In vogue languages

I’m often asked why I don’t hop on the lastest language bandwagon and just start coding up a storm. The answer comes in two parts: the first is that I do try out these languages to see what the hype is all about, to see where they can fit in and to see their pros and cons. The second is that I realize that there is more to software engineering than just writing code. Software spends disproportionately more time in maintenance than it does in initial development. Just because a language such as Ruby is much faster for initial development doesn’t mean that it’s much easier to maintain. (Do note that I’m not saying that Ruby is hard / harder to maintain. I’m simply saying that a one cannot determine what the maintenance model for a language is from doing only initial development.) The long and short of all of this is that I am forced by my professionalism and my responsibilites to not only look at how a language works for initial development but also for long term maintenance. By definition this means that it takes me a very long time to determine if a language is suitable in the long term. Since many newly in vogue languages simply haven’t been out long enough to have either the community’s or my own understanding of its maintenance model one simply cannot start writing production code with them.

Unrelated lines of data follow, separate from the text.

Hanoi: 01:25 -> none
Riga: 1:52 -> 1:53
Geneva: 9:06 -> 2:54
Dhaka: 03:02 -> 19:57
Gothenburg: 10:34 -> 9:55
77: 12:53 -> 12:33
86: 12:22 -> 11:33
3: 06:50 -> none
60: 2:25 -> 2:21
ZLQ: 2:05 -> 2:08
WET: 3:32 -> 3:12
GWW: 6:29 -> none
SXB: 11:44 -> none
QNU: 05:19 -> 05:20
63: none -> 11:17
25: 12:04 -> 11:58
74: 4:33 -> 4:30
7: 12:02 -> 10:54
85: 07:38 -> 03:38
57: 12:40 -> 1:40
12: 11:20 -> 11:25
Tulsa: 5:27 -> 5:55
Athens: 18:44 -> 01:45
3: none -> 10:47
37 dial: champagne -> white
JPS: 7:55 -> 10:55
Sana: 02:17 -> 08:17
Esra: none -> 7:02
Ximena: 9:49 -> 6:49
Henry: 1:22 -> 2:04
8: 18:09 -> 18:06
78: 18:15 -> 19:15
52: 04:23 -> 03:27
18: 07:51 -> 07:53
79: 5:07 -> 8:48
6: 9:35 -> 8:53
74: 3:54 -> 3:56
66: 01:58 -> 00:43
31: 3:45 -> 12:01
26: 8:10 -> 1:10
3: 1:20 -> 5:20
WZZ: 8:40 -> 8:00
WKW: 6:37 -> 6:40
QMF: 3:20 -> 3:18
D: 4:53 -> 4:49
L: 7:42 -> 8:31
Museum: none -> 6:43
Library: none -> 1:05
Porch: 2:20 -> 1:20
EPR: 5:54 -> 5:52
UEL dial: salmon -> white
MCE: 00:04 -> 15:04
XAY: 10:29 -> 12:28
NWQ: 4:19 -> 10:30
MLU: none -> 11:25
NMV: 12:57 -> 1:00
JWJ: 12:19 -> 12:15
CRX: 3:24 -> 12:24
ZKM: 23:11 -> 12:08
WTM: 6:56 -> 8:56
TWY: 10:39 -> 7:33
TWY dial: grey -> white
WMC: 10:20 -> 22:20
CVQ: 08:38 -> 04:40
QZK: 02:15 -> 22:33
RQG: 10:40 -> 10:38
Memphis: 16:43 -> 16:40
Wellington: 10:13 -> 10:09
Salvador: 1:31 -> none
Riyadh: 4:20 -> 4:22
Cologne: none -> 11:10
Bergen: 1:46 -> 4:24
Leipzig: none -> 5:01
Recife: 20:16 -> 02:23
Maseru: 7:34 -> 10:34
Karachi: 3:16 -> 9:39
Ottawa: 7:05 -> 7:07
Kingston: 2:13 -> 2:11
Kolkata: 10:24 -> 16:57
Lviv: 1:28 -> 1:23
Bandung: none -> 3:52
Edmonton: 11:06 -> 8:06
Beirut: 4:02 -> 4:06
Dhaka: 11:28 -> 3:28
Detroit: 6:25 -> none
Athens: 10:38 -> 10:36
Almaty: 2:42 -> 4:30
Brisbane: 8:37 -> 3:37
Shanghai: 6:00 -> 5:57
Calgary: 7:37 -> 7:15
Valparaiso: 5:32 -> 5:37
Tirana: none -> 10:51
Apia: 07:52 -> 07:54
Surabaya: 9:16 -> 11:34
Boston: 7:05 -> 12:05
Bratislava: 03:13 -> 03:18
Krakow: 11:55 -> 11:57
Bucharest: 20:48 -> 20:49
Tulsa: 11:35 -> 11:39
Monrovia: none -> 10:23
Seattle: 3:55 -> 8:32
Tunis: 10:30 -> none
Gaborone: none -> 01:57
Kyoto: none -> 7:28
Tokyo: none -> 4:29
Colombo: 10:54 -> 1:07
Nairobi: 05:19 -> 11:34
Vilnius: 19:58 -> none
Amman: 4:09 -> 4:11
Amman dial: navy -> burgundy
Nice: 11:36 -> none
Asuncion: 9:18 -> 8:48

One quick example of all of this is AOP. I’m enamored with AOP but I cannot and will not use it in production software. The reason is that AOP simply does not have a maintenance model at all. In other words, I cannot take an AOP’ified application and future apply AOP on it (i.e. maintain it) and have understandable and determinable effects.

Editor’s note: this is a stream of consciousness posting to get an idea down and is not complete or thorough in any way. But as always, comments are welcome.